## Task:
Starting at the line that holds "Clients WANT to Do Business With", quote every line through the end of the records, both boundary lines included. Omit the pictures.

## Task material:
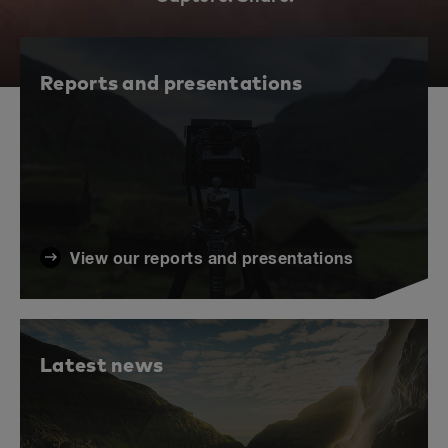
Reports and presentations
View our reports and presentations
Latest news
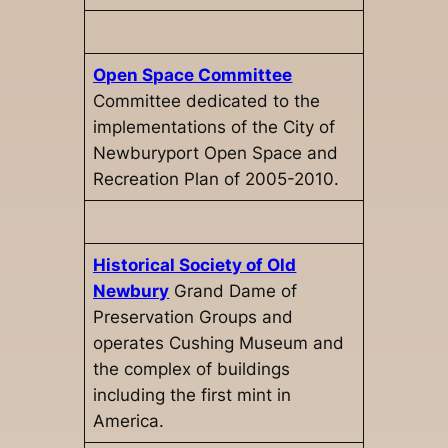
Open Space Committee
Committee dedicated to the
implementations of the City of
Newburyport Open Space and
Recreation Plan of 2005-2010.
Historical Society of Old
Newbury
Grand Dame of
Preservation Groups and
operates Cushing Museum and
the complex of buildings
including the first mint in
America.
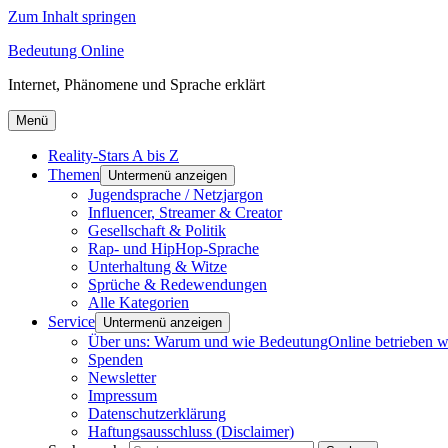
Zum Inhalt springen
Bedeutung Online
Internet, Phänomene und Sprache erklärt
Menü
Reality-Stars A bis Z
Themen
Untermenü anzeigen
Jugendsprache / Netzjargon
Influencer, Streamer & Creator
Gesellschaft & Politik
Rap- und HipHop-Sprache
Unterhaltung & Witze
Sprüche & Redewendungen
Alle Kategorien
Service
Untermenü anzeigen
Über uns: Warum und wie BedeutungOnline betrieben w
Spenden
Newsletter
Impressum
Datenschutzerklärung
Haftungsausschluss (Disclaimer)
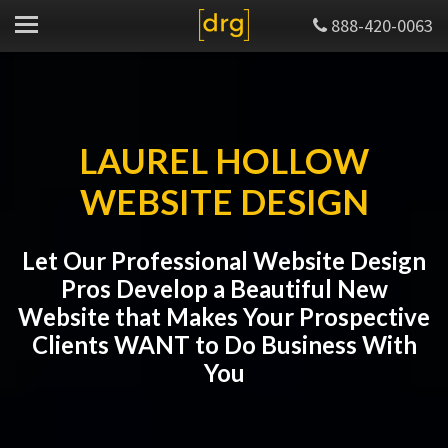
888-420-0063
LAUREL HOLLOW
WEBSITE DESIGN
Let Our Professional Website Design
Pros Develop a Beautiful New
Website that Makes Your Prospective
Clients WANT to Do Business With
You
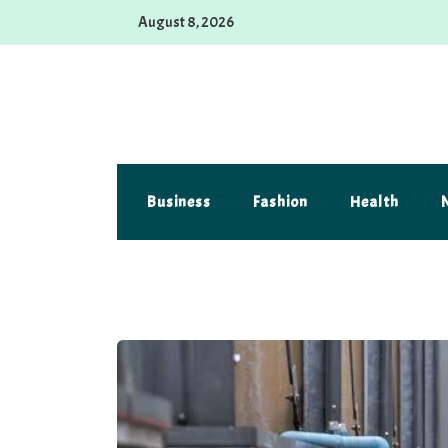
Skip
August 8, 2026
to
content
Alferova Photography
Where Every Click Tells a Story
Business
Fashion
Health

## Response to the exercise:
Clients WANT to Do Business With
You
Skip
August 8, 2026
to
content
Alferova Photography
Where Every Click Tells a Story
Business
Fashion
Health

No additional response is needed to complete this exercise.